Was er zu den Abschiebe-Rufen für Syrer aus der heimischen Politik sagt
Naja, ich glaube das war erwartbar, weil all die Syrier, die hierher geflüchtet sind, sind vor der Unterdrückung durch das Assad-Regime geflüchtet. Jetzt, wo er gestürzt wurde, gibt es für die meisten keinen Asylgrund mehr.
Welche Erwartungen die Menschen in Syrien haben
Die Ungewissheit macht die Menschen stutzig, weil man noch nicht weiß, wohin sich Syrien jetzt bewegen und wie stabil das Land sein wird. Ein Beispiel: Damals im Irak, als das Saddam-Regime gestürzt wurde, waren auch alle voll Euphorie. Aber dann ist das Land erst recht in Bürgerkrieg und Chaos versunken. Ich hoffe nicht, dass das auch in Syrien der Fall sein wird. Aber die Angst ist natürlich da.
Ob er nachvollziehen kann, dass manche Österreicher jetzt sagen, die Syrer sollten wieder heimfahren?
Ich kann mir vorstellen, dass die Österreicher irgendwie die Nase voll haben, weil sie haben auch ihre eigenen Probleme und wollen, dass die Regierung sich endlich einmal um das eigene Volk kümmert, anstatt sich um die Asylwerber zu kümmern. Jetzt, wo viele Syrer keinen Asylgrund mehr haben, ist für mich schon nachvollziehbar, dass viele Österreicher denken, jetzt können die Syrer zurück nach Syrien.

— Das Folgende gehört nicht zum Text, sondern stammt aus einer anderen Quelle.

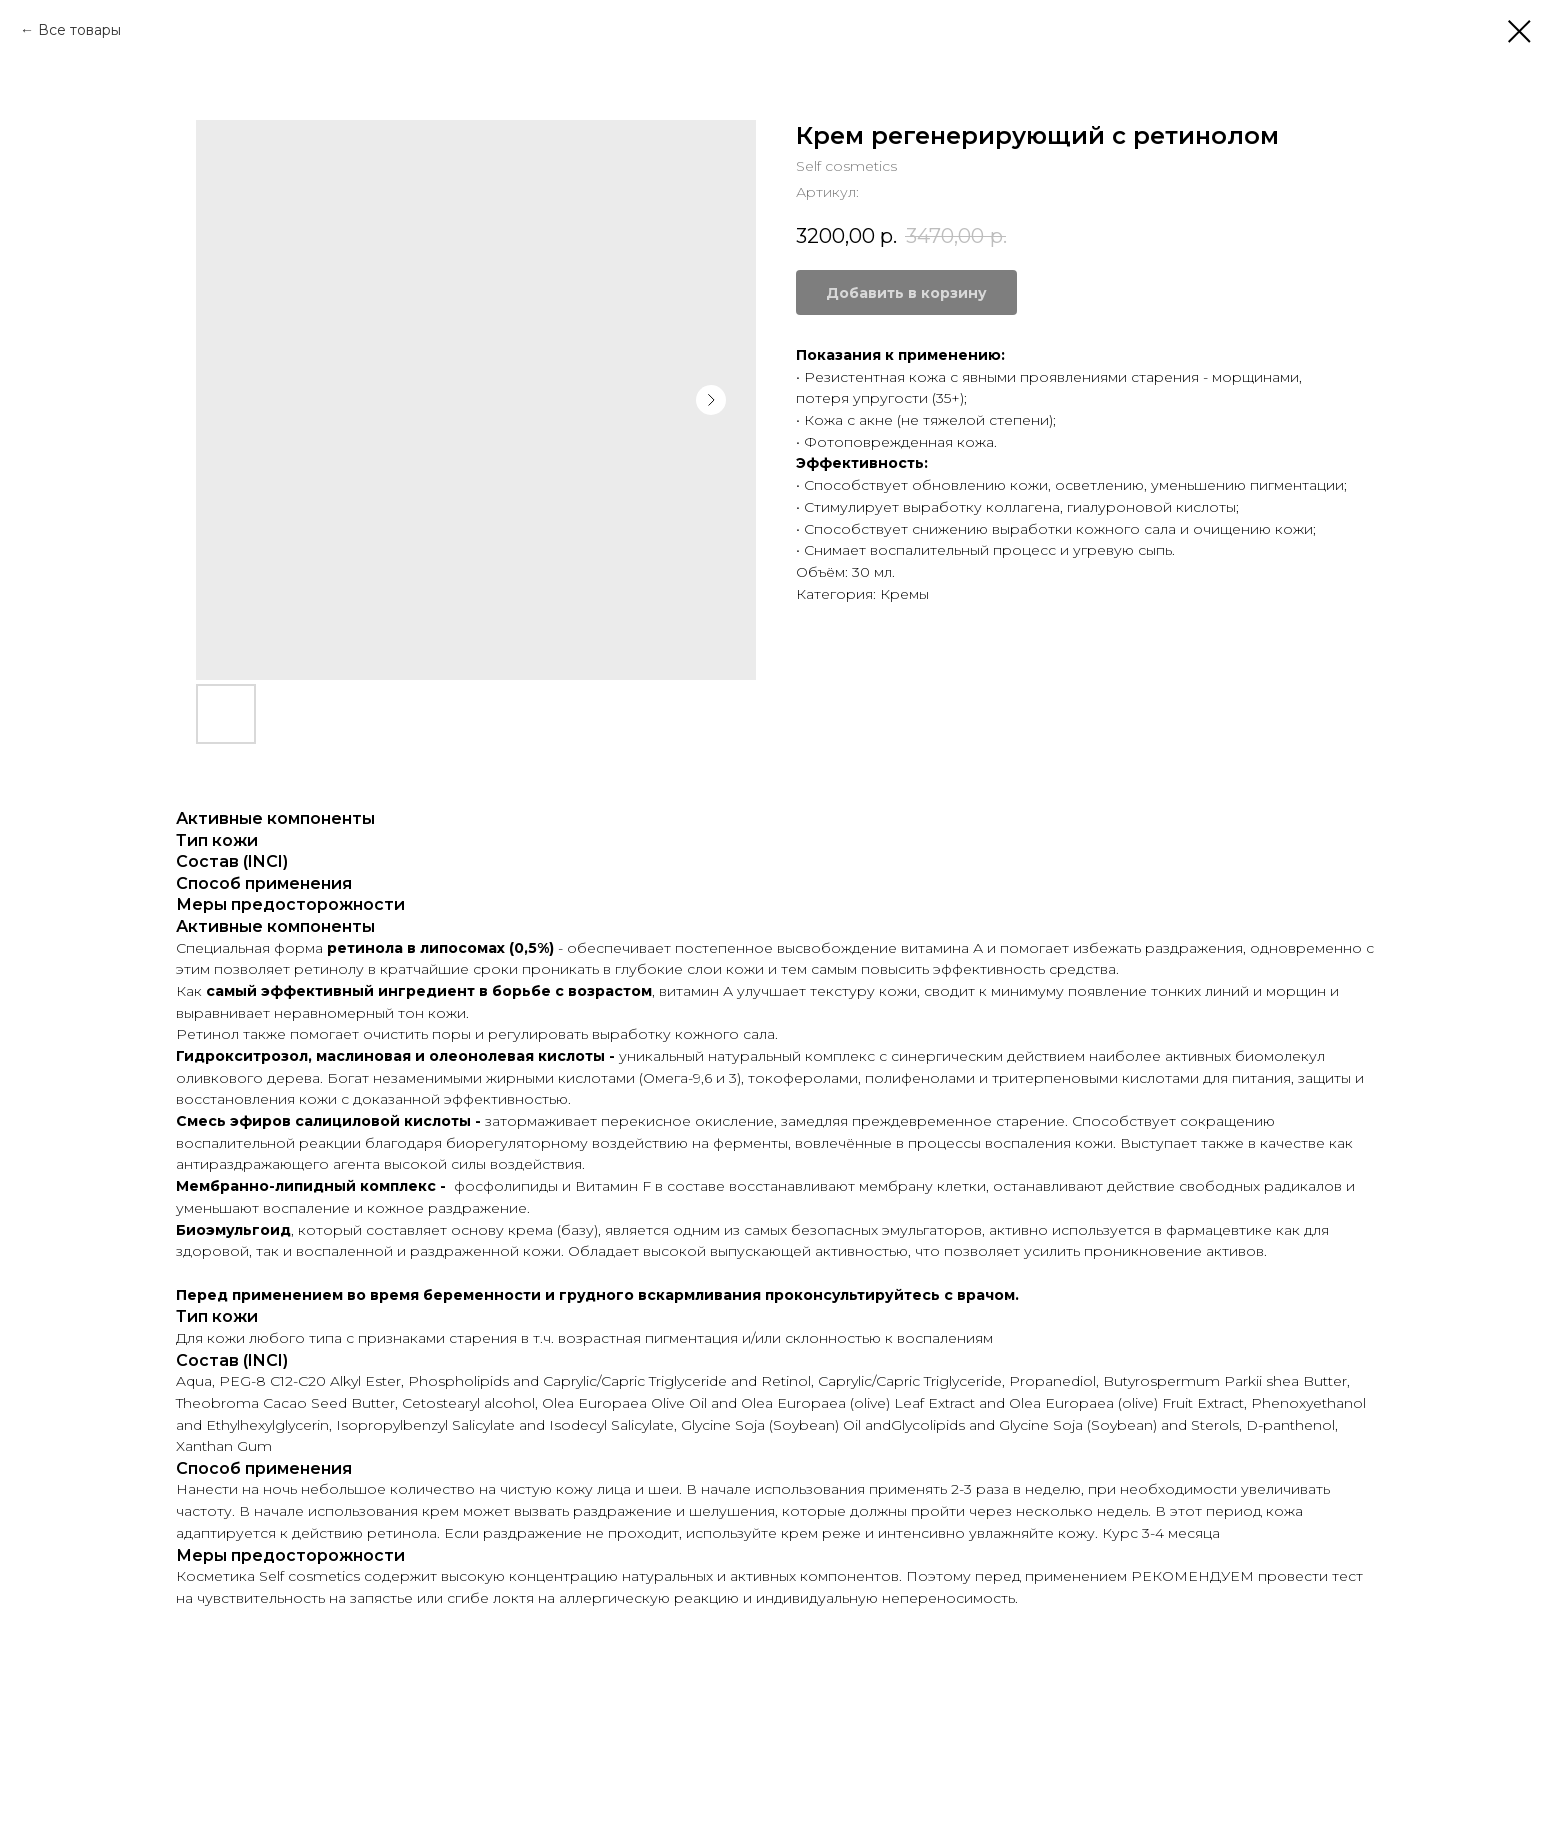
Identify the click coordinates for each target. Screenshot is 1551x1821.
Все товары (79, 30)
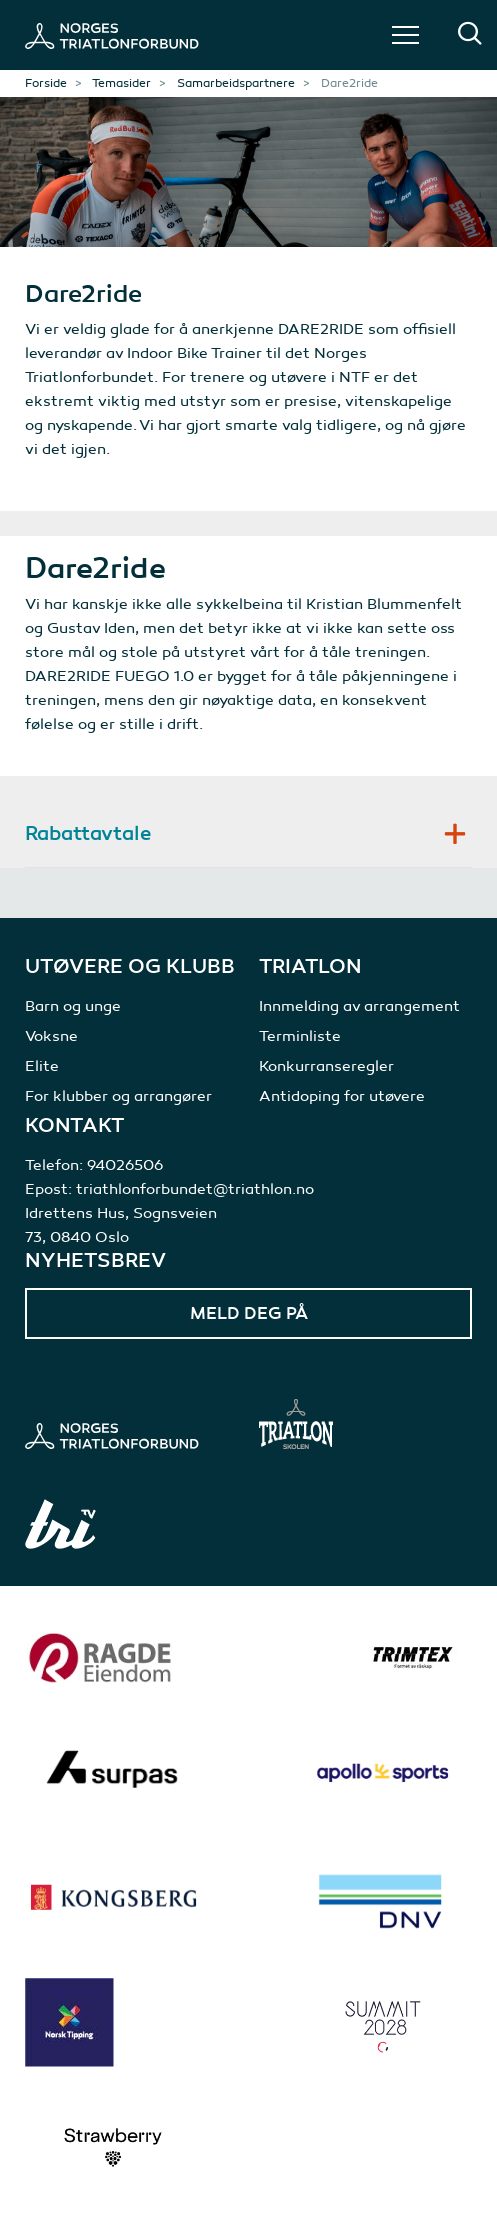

Fragt ihn sein Sohn, woher er kommt?
Er fragt nicht, aber für mich ist es wichtig, dass ich ihm erkläre, woher sein Vater kommt. Das versuche ich ihm langsam beizubringen. Noch ist er, glaube ich, ein bisschen zu jung dafür, aber mal schauen, wie er sich dafür interessiert, wenn er ein bisschen älter ist.
Ob er seinen Sohn zweisprachig erzieht
Der Zug ist leider längst abgefahren. Da habe ich verpasst, weil es für mich etwas zu mühsam war. Arabisch spricht er leider nur ein paar Worte. Aber ich spreche auch nur mit meiner Mutter arabisch, mit meinen Geschwistern und Neffen spreche ich deutsch.